I have to solve in $\mathbb{N}$ the following:
$$3n - 14m = 2$$
So basically this means $$n = \dfrac{2}{3}(7m+1)$$
which means I need $7m - 1$ do be a multiple of $3$. For example, it happens when $m = 2$ and $m = 5$ and basically for $m = 3k-1$ for $k = 1, 2, \cdots$. I have found this by a hand trying, nothing else.
Is there any way to "solve it better" or have I to get settled with this only?
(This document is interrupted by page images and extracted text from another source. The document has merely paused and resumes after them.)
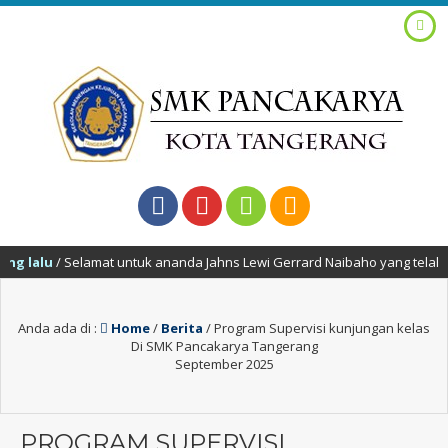
g lalu
/ Selamat untuk ananda Jahns Lewi Gerrard Naibaho yang telah be
Anda ada di :
Home
/
Berita
/
Program Supervisi kunjungan kelas
Di SMK Pancakarya Tangerang
September 2025
PROGRAM SUPERVISI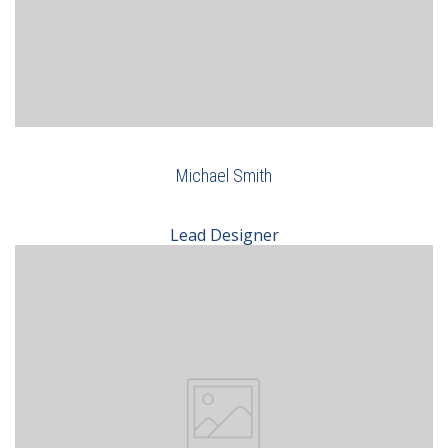
Michael Smith
Lead Designer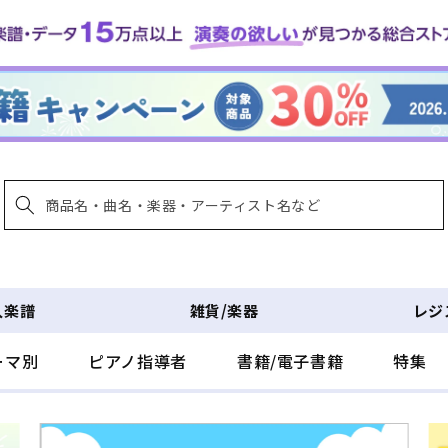
入楽譜
雑貨/楽器
レジ
ーマ別
ピアノ指導者
書籍/電子書籍
特集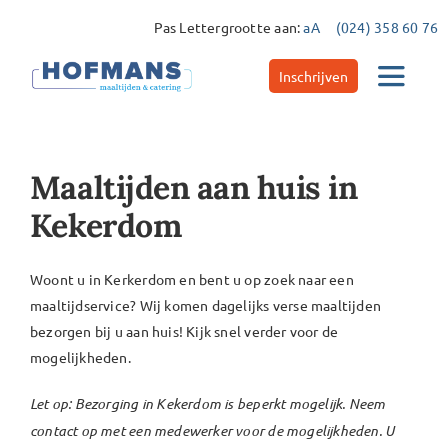
Ga
Pas Lettergrootte aan:
aA
(024) 358 60 76
naar
inhoud
Inschrijven
Toggle
Navigat
Catering
Maaltijden aan huis in
Kekerdom
Maaltijdservice
Woont u in Kerkerdom en bent u op zoek naar een
Contact
maaltijdservice? Wij komen dagelijks verse maaltijden
bezorgen bij u aan huis! Kijk snel verder voor de
mogelijkheden.
Let op: Bezorging in Kekerdom is beperkt mogelijk. Neem
contact op met een medewerker voor de mogelijkheden. U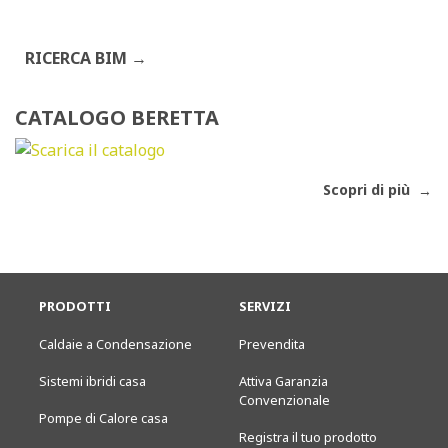
RICERCA BIM
CATALOGO BERETTA
Scopri di più
PRODOTTI
SERVIZI
Caldaie a Condensazione
Prevendita
Sistemi ibridi casa
Attiva Garanzia
Convenzionale
Pompe di Calore casa
Registra il tuo prodotto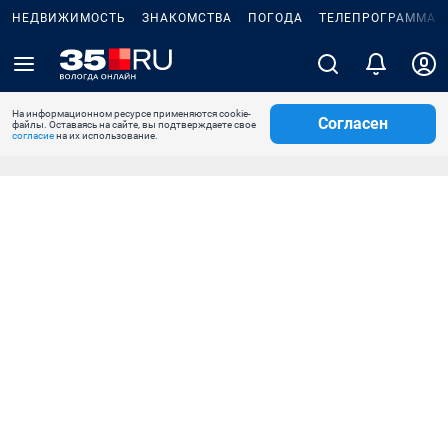
НЕДВИЖИМОСТЬ
ЗНАКОМСТВА
ПОГОДА
ТЕЛЕПРОГРАММА
На информационном ресурсе применяются cookie-
Согласен
файлы. Оставаясь на сайте, вы подтверждаете свое
согласие
на их использование.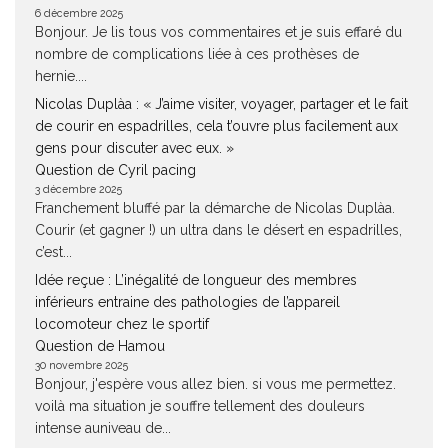
6 décembre 2025
Bonjour. Je lis tous vos commentaires et je suis effaré du
nombre de complications liée à ces prothèses de
hernie....
Nicolas Duplàa : « J’aime visiter, voyager, partager et le fait
de courir en espadrilles, cela t’ouvre plus facilement aux
gens pour discuter avec eux. »
Question de Cyril pacing
3 décembre 2025
Franchement bluffé par la démarche de Nicolas Duplàa.
Courir (et gagner !) un ultra dans le désert en espadrilles,
c’est...
Idée reçue : L’inégalité de longueur des membres
inférieurs entraine des pathologies de l’appareil
locomoteur chez le sportif
Question de Hamou
30 novembre 2025
Bonjour, j'espère vous allez bien. si vous me permettez.
voilà ma situation je souffre tellement des douleurs
intense auniveau de...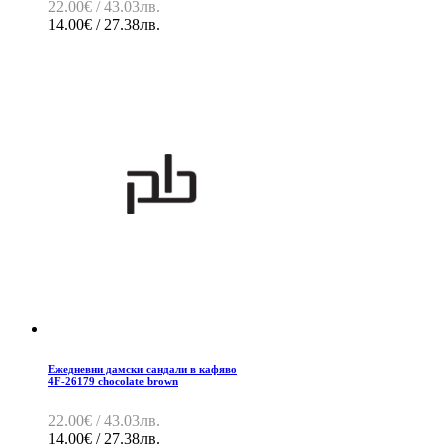
22.00€ / 43.03лв.
14.00€ / 27.38лв.
Ежедневни дамски сандали в кафяво
4F-26179 chocolate brown
22.00€ / 43.03лв.
14.00€ / 27.38лв.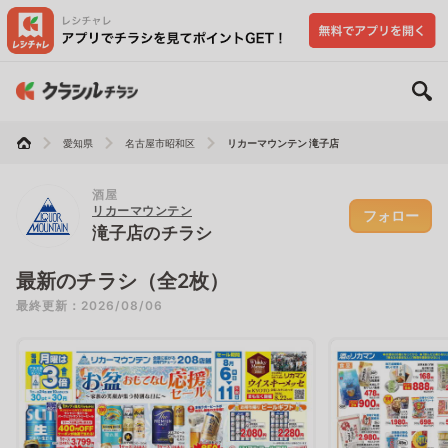
愛知県
名古屋市昭和区
リカーマウンテン 滝子店
酒屋
リカーマウンテン
フォロー
滝子店のチラシ
最新のチラシ（全2枚）
最終更新：2026/08/06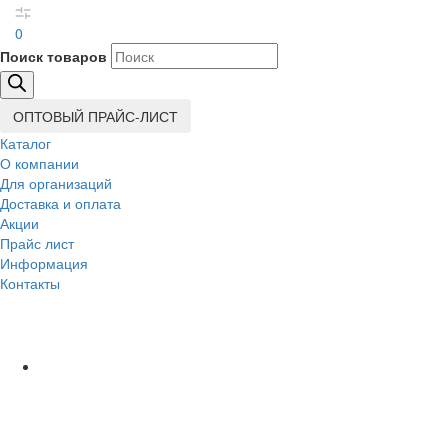
0
Поиск товаров
ОПТОВЫЙ ПРАЙС-ЛИСТ
Каталог
О компании
Для организаций
Доставка
и оплата
Акции
Прайс лист
Информация
Контакты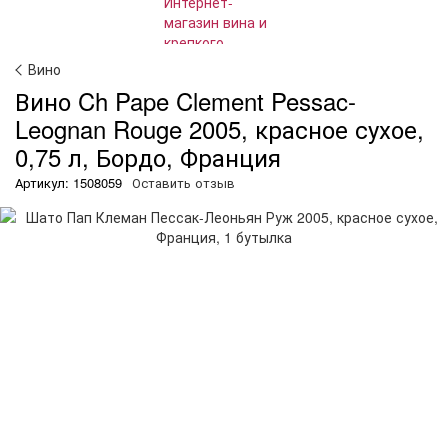
Вино
Вино Ch Pape Clement Pessac-
Leognan Rouge 2005, красное сухое,
0,75 л, Бордо, Франция
Артикул: 1508059
Оставить отзыв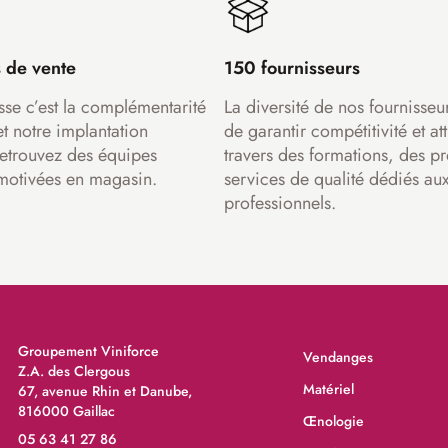
 de vente
150 fournisseurs
sse c’est la complémentarité
La diversité de nos fournisseu
et notre implantation
de garantir compétitivité et att
Retrouvez des équipes
travers des formations, des pr
motivées en magasin.
services de qualité dédiés au
professionnels.
Groupement Viniforce
Vendanges
Z.A. des Clergous
Matériel
67, avenue Rhin et Danube,
816000 Gaillac
Œnologie
05 63 41 27 86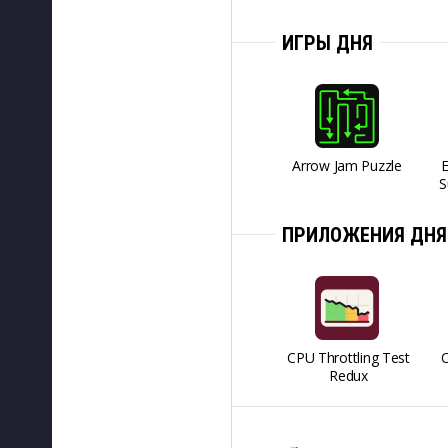
ИГРЫ ДНЯ
Arrow Jam Puzzle
S
ПРИЛОЖЕНИЯ ДНЯ
CPU Throttling Test
O
Redux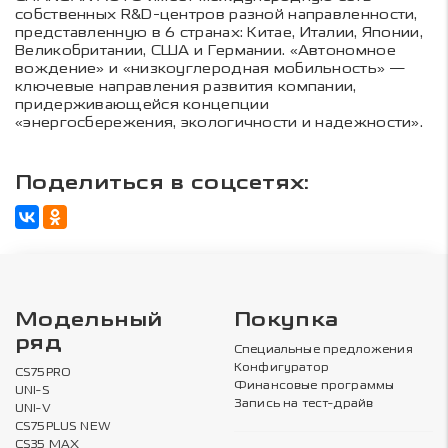
собственных R&D-центров разной направленности,
представленную в 6 странах: Китае, Италии, Японии,
Великобритании, США и Германии. «Автономное
вождение» и «низкоуглеродная мобильность» —
ключевые направления развития компании,
придерживающейся концепции
«энергосбережения, экологичности и надежности».
Поделиться в соцсетях:
Модельный
Покупка
ряд
Специальные предложения
Конфигуратор
CS75PRO
Финансовые программы
UNI-S
Запись на тест-драйв
UNI-V
CS75PLUS NEW
CS35 MAX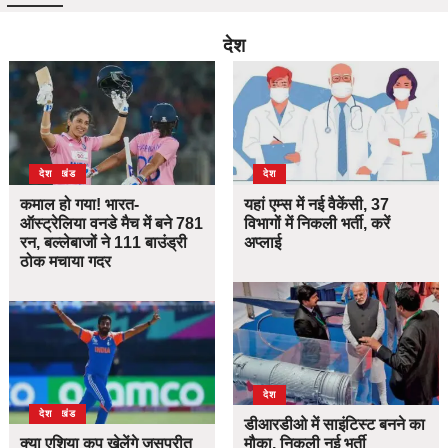
देश
उत्तराखंड
देश
देश
कमाल हो गया! भारत-
यहां एम्स में नई वैकेंसी, 37
ऑस्ट्रेलिया वनडे मैच में बने 781
विभागों में निकली भर्ती, करें
रन, बल्लेबाजों ने 111 बाउंड्री
अप्लाई
ठोक मचाया गदर
देश
उत्तराखंड
देश
डीआरडीओ में साइंटिस्ट बनने का
क्या एशिया कप खेलेंगे जसप्रीत
मौका, निकली नई भर्ती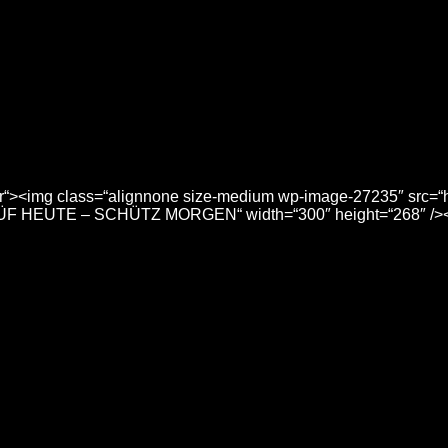
ener“><img class=“alignnone size-medium wp-image-27235″ src=“
PRÜF HEUTE – SCHÜTZ MORGEN“ width=“300″ height=“268″ />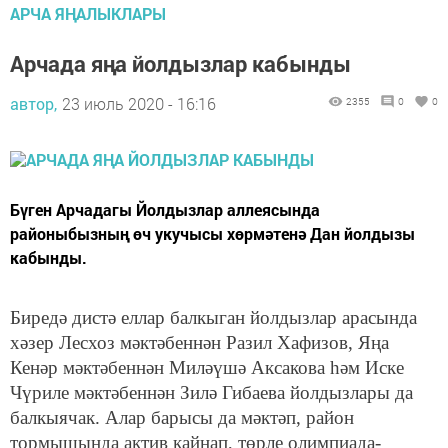
АРЧА ЯҢАЛЫКЛАРЫ
Арчада яңа йолдызлар кабынды
автор,
23 июль 2020 - 16:16
2355
0
0
Бүген Арчадагы Йолдызлар аллеясында
районыбызның өч укучысы хөрмәтенә Дан йолдызы
кабынды.
Биредә дистә еллар балкыган йолдызлар арасында
хәзер Лесхоз мәктәбеннән Разил Хафизов, Яңа
Кенәр мәктәбеннән Миләүшә Аксакова һәм Иске
Чүриле мәктәбеннән Зилә Гибаева йолдызлары да
балкыячак. Алар барысы да мәктәп, район
тормышында актив кайнап, төрле олимпиада-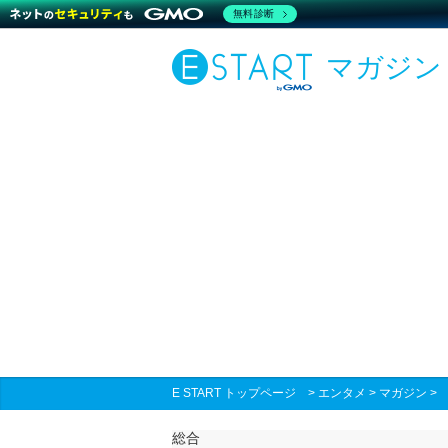
無料診断
マガジン
E START トップページ
>
エンタメ
>
マガジン
総合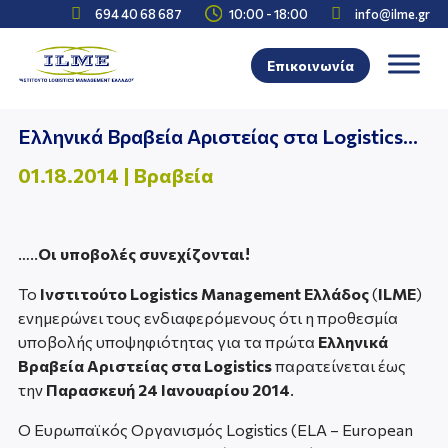



694 40 68 687
10:00 - 18:00
info@ilme.gr
Επικοινωνία
Ελληνικά Βραβεία Αριστείας στα Logistics…
01.18.2014
|
Βραβεία
…..
Οι υποβολές συνεχίζονται!
Το
Ινστιτούτο Logistics Management Ελλάδος
(
ILME
)
ενημερώνει τους ενδιαφερόμενους ότι η προθεσμία
υποβολής υποψηφιότητας για τα πρώτα
Ελληνικά
Βραβεία Αριστείας στα Logistics
παρατείνεται έως
την
Παρασκευή 24 Ιανουαρίου 2014
.
Ο Ευρωπαϊκός Οργανισμός Logistics (ELA – European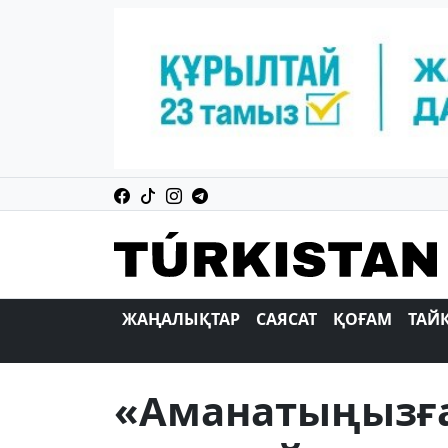
ЖАҢАЛЫҚТАР
САЯСАТ
ҚОҒАМ
ТАЙ
«Аманатыңызға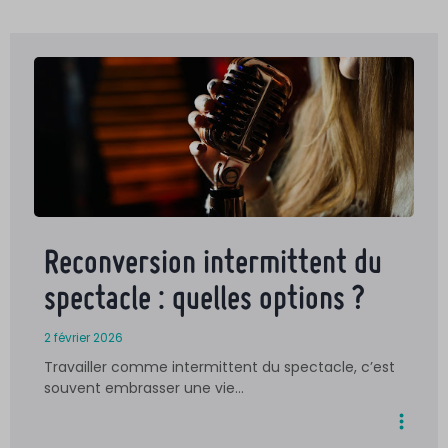
Reconversion intermittent du
spectacle : quelles options ?
2 février 2026
Travailler comme intermittent du spectacle, c’est
souvent embrasser une vie…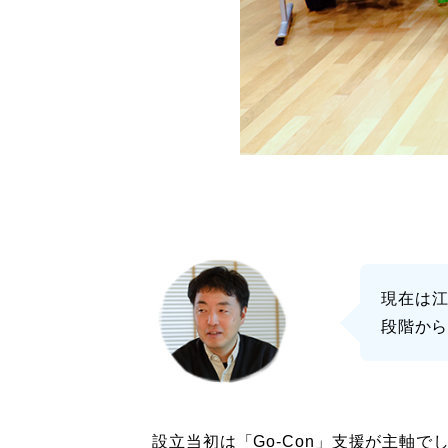
現在は
段階か
設立当初は「Go-Con」支援が主軸で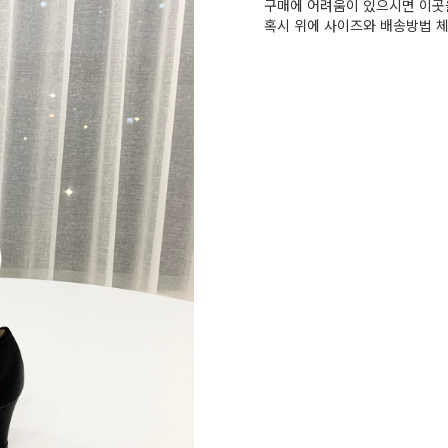
구매에 어려움이 있으시면 이곳을
혹시 위에 사이즈와 배송방법 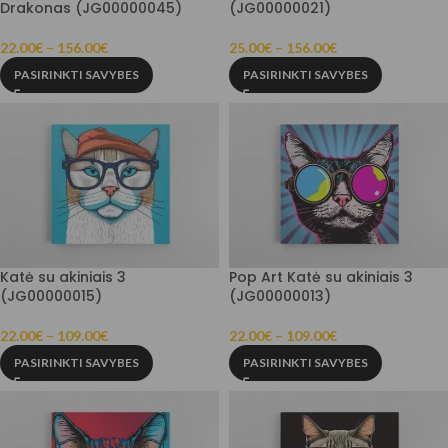
Drakonas (JG00000045)
(JG00000021)
22.00
€
–
156.00
€
25.00
€
–
156.00
€
PASIRINKTI SAVYBES
PASIRINKTI SAVYBES
Katė su akiniais 3
Pop Art Katė su akiniais 3
(JG00000015)
(JG00000013)
22.00
€
–
109.00
€
22.00
€
–
109.00
€
PASIRINKTI SAVYBES
PASIRINKTI SAVYBES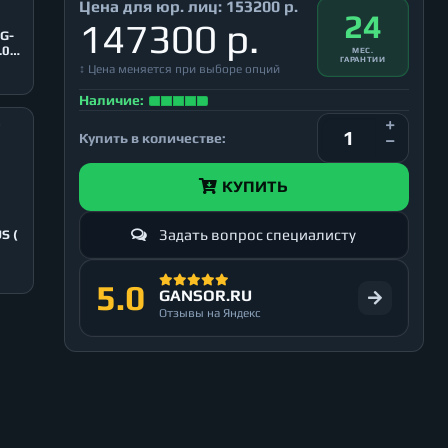
Цена для юр. лиц:
153200 р.
24
147300 р.
G-
.0
МЕС.
ГАРАНТИИ
↕ Цена меняется при выборе опций
Наличие:
Купить в количестве:
КУПИТЬ
Задать вопрос специалисту
S (
5.0
GANSOR.RU
Отзывы на Яндекс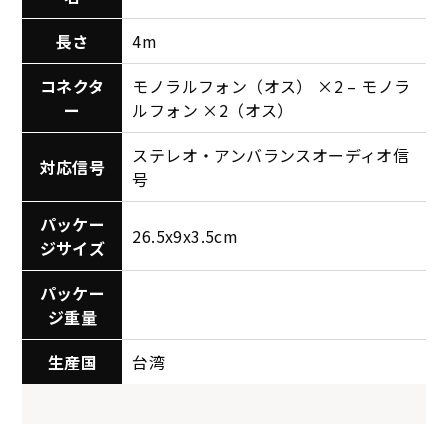
長さ
4m
コネクタ
モノラルフォン（オス） ×2 – モノラ
ー
ルフォン ×2（オス）
ステレオ・アンバランスオーディオ信
対応信号
号
パッケー
26.5x9x3.5cm
ジサイズ
パッケー
ジ重量
生産国
台湾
Since the greatest common divisor of $2$ and $3$ is $1$, then $$\frac{2(7m-1)}{3}\in\mathbb{Z}\Longleftrightarrow \frac{7m-1}{3}\in\mathbb{Z}\Longleftrightarrow$$$7m-1$ is a mutiple of $3$.
Then we note that for a given integer $m_0$ , $7m_0-1$ is a multiple of $3\Longleftrightarrow$ for all integer $k$, $7(3k+m_0)-1$ is a multiple of $3$, which uses the fact that $1$ is the greatest common divisor of $7$ and $3$. So we conclude that the solutions of $m$ must be the unions of several sets $\{3i+k| k$ is a fixed integer $\}$. Then it remains to check if $m=1,2,3$ works, because the set$\{3i+k_1\}$ and $\{3i+k_2\}$ are the same if $k_1-k_2$ is a multiple of $3$.